Малыша немного обтерли и перерезали пуповину. Оксана Юрьевна осмотрела его, оценив состояние, и сделала необходимые замеры. А потом на ручку прикрепили бирку со всеми данными.
— Богатырь, милая. Девять из десяти по Апгар, — тепло улыбнулась акушерка. — Здоровенький. Весь в тебя.
Алена поймала ее руку и прижалась мокрой щекой.
— Спасибо. Я никогда... никогда не забуду.
— Ты его расти теперь, — сказала Людмила тихо. — Это и будет твое спасибо.
— Я одна совсем. Муж... в командировке. А вы для меня как мама сегодня. Моя давно уж...
— Ничего. Все теперь хорошо, — улыбнулась она, и в груди кольнуло. У нее тоже сейчас никого не было. Только сестра, но она не виделась с ней уже двадцать лет. Даже не слышала ее голоса.
Она вышла в коридор и прикрыла дверь. Прислонилась спиной к холодной стене и закрыла глаза.
В груди было пусто. Не усталость — к ней она давно привыкла. Что-то другое. Пустота, которая никогда не заполнялась чужими детьми. Та, что сидела внутри, как застарелое горе, как невыплаканные слезы о том, чего у нее никогда не было и уже не будет. Тогда она лишилась не только дочери, но и самой возможности держать на руках своего ребенка.
«Я могла бы быть настоящей бабушкой, — подумала вдруг Людмила с тоской. — У этой девчонки теперь сын есть. А у меня...»
Она не позволила себе додумать. Открыла глаза, выпрямилась и пошла в ординаторскую.
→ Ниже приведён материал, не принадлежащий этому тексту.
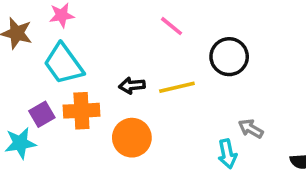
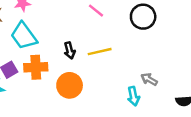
black circle: (229, 57) -> (143, 17), moved
black arrow: (132, 85) -> (70, 50), turned -98

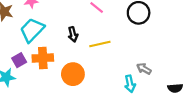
cyan trapezoid: (24, 36) -> (32, 30), turned 80
black arrow: (70, 50) -> (73, 34), moved

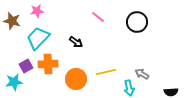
black arrow: (73, 34) -> (76, 42), turned -40
yellow line: (100, 44) -> (106, 72), moved

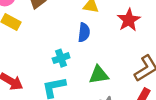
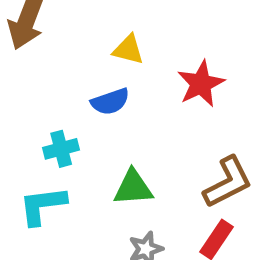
blue semicircle: (84, 32) -> (110, 102), turned 60

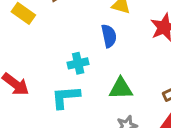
blue semicircle: (110, 102) -> (109, 36), turned -85

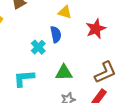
cyan cross: (78, 63) -> (38, 47), moved, turned -32

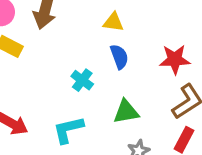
red star: (96, 29) -> (175, 59), moved, turned 30
blue semicircle: (56, 34) -> (119, 57), moved

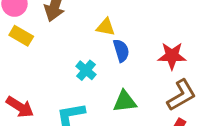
yellow triangle: (113, 22) -> (106, 27), moved

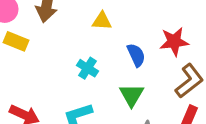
blue semicircle: (121, 51) -> (136, 55), moved
green triangle: (125, 101) -> (132, 95), turned -45

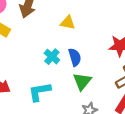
blue semicircle: (136, 55) -> (75, 57), moved

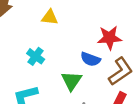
blue semicircle: (75, 57) -> (90, 59), moved, turned 132

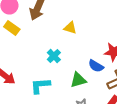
green triangle: (71, 81) -> (78, 80), turned 30

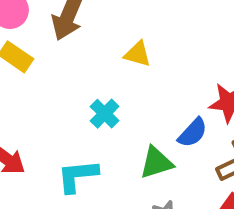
blue semicircle: (96, 66) -> (193, 133), turned -77

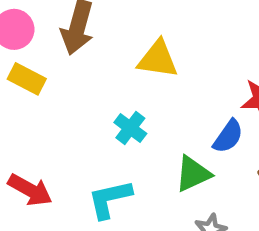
yellow triangle: (138, 54) -> (158, 59), size x1.4

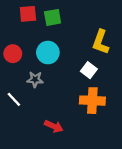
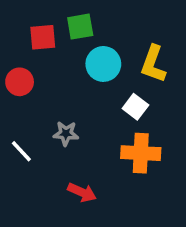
red square: (28, 14) -> (43, 37), moved
cyan circle: (48, 53) -> (103, 64), moved
gray star: (35, 79) -> (66, 133), moved

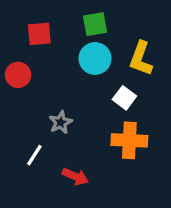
green square: (80, 27) -> (95, 24), moved
gray star: (66, 133) -> (61, 122), turned -30
white line: (21, 151) -> (34, 155), moved, turned 75

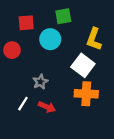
cyan circle: (95, 58) -> (50, 39), moved
white square: (124, 98) -> (83, 65), size x1.5
red arrow: (75, 176) -> (47, 107), moved

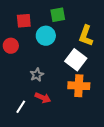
white line: (23, 104) -> (21, 107), moved

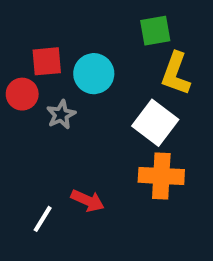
green square: (58, 15) -> (155, 31), moved
red square: (24, 21) -> (47, 61), moved
gray star: (37, 75) -> (61, 115), moved

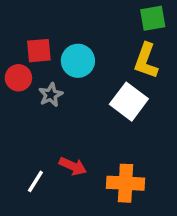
green square: (155, 31) -> (153, 18), moved
orange cross: (161, 176) -> (126, 183), moved

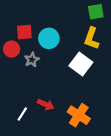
orange cross: (126, 183) -> (79, 115), turned 30

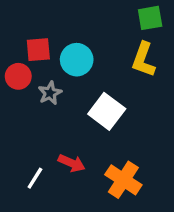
white square: (81, 64) -> (107, 111), moved

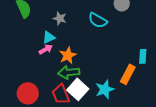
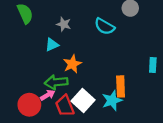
pink arrow: (46, 49) -> (48, 95), moved
green arrow: (69, 72) -> (56, 82), moved
orange rectangle: (128, 74) -> (121, 86), moved, turned -30

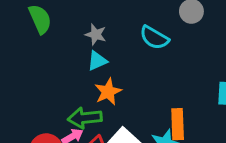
cyan triangle: (52, 45) -> (97, 61), moved

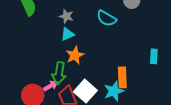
green arrow: (85, 118) -> (59, 73), turned -75

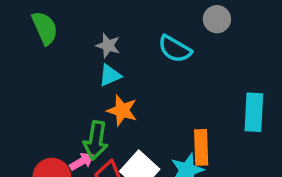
orange star: (75, 55) -> (122, 110), turned -30
cyan rectangle: (154, 56) -> (254, 112), size x1.5

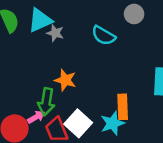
cyan triangle: (110, 75) -> (40, 20), moved, size x1.5

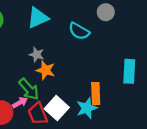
cyan triangle: (40, 20) -> (38, 18), moved
gray star: (55, 33) -> (37, 55), moved
green arrow: (46, 102) -> (29, 89), turned -50

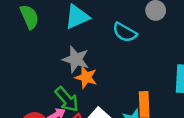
gray star: (37, 55) -> (76, 59), size x1.5

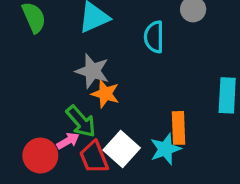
cyan semicircle: (125, 32) -> (154, 37), turned 60

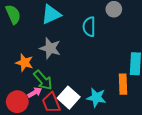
orange star: (105, 94) -> (24, 63), moved
orange rectangle: (178, 128) -> (123, 84), moved
cyan star: (165, 149) -> (96, 98), turned 30

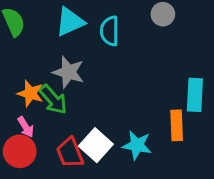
cyan semicircle: (89, 27) -> (110, 31), moved
green arrow: (43, 80) -> (53, 99), moved
pink arrow: (35, 92) -> (26, 127), moved, turned 88

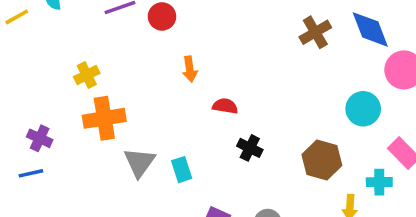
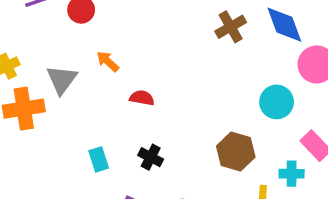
orange arrow: (190, 69) -> (108, 61), turned 140
black cross: (250, 148) -> (151, 157), moved
gray triangle: (139, 162) -> (62, 80), moved

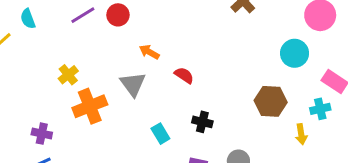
gray triangle: (62, 80) -> (133, 84), moved
red semicircle: (142, 98) -> (184, 75), turned 36

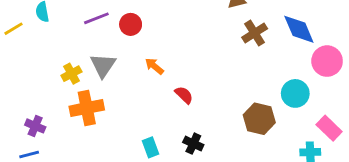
gray triangle: (133, 84) -> (103, 65), moved
brown hexagon: (271, 101) -> (259, 119), moved

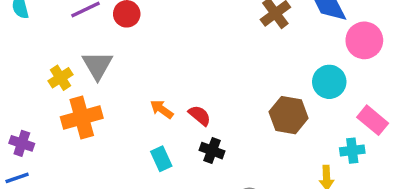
orange arrow: (154, 66) -> (162, 109), moved
red semicircle: (184, 95) -> (200, 115), moved

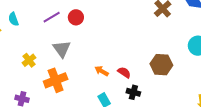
yellow cross: (61, 78) -> (29, 60), moved
brown hexagon: (289, 115) -> (161, 65), moved

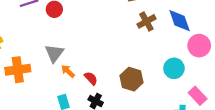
gray triangle: (62, 49) -> (54, 53), moved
Там уже накрыли чай. Молодые медсестры возбужденно переговаривались, а Иван Петрович заканчивал заполнять карту.
— Людмила Сергеевна, ну вы волшебница! — всплеснула руками старшая сестра. — Мы уж думали — точно кесарево, а вы зашли — и через пятнадцать минут родила!
— Да, спасибо, что передохнуть дали, — благодарно улыбнулся Игутов.
— Она бы и сама родила, — отмахнулась Людмила, наливая себе чай. — Просто испугалась. Первые роды, молоденькая совсем. Тут не резать надо, а руку подержать. Ласковое слово и кошке приятно.
***Рабочая смена подошла к концу. За это время Людмила приняла еще четверых рожениц и вернулась в ординаторскую после очередных удачных родов. Она сделала себе чай и села за стол.
Санитарка Кузьминична, пришедшая на смену, посмотрела на нее поверх очков.
— Людмила Сергеевна, вы бы отдохнули. Вы же сутки на ногах.
— Отдохну, — она отхлебнула горячий, слишком сладкий чай. — Сейчас допью и пойду.
Но не уходила. Сидела, смотрела в окно на утренний городской пейзаж, на людей, спешащих по своим делам, и думала о том, как странно устроена жизнь. Она приняла за эти годы столько детей, что могла бы составить из них целую деревню. Да не одну. А своих — ни одного.
В кабинет вошла молоденькая девушка, проходившая у них практику. Села рядом и заглянула в глаза.
— Людмила Сергеевна, а как вы это делаете? Ну, вот так... спокойно? Я бы не смогла. Когда на родах стою, у самой сердце выпрыгивает.
Людмила посмотрела на нее — чистые глаза, румянец, никакой еще усталости. Когда-то она сама была такой. Тоже думала, что всех спасет, всех вытянет. Что любовью и теплом можно заменить все плохое.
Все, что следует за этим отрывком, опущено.